_Exercise directions_
For each entry, restate it word for word while omitting any image it holds.

_Items listed in a dataset_

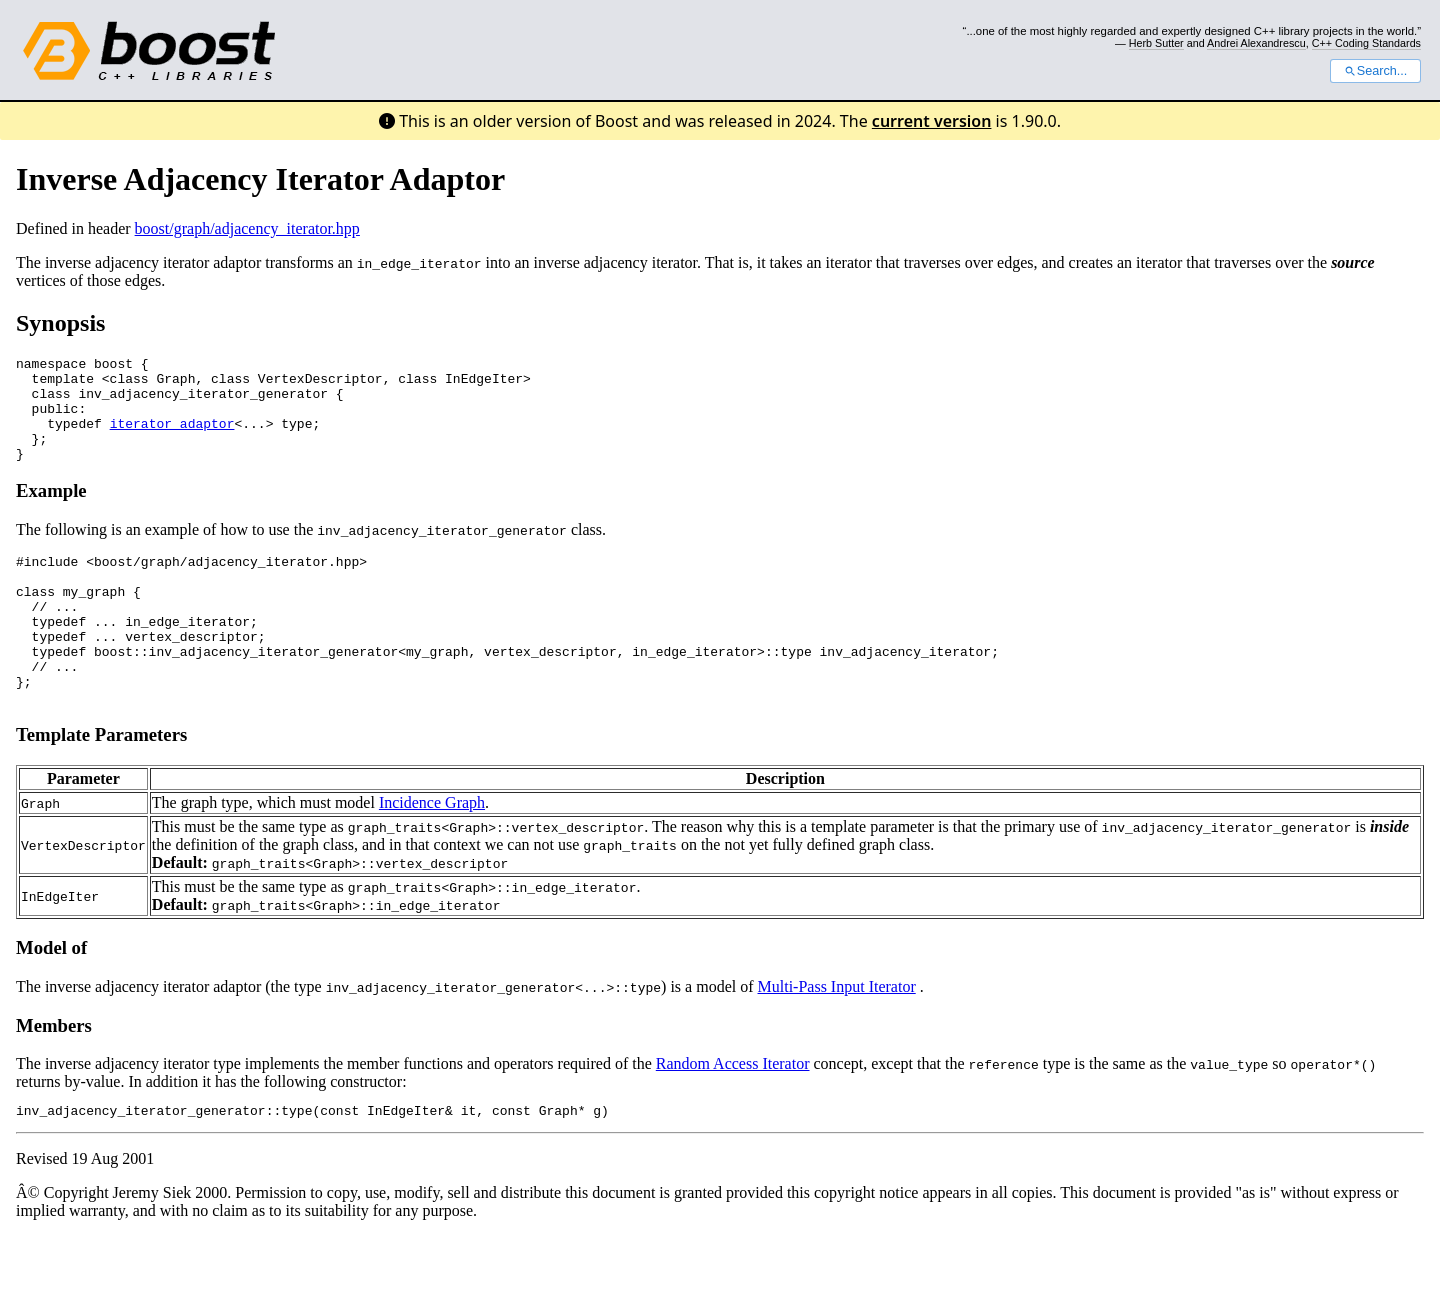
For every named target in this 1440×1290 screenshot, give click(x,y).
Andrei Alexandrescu (1256, 43)
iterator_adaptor (172, 438)
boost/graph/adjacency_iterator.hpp (247, 228)
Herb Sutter (1156, 43)
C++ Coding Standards (1366, 43)
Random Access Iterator (733, 1114)
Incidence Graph (432, 853)
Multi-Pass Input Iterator (836, 1037)
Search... (1375, 71)
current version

_Exercise solution_
For every named target in this 1440×1290 screenshot, give click(x,y).
Andrei Alexandrescu (1256, 43)
iterator_adaptor (172, 438)
boost/graph/adjacency_iterator.hpp (247, 228)
Herb Sutter (1156, 43)
C++ Coding Standards (1366, 43)
Random Access Iterator (733, 1114)
Incidence Graph (432, 853)
Multi-Pass Input Iterator (836, 1037)
Search... (1375, 71)
current version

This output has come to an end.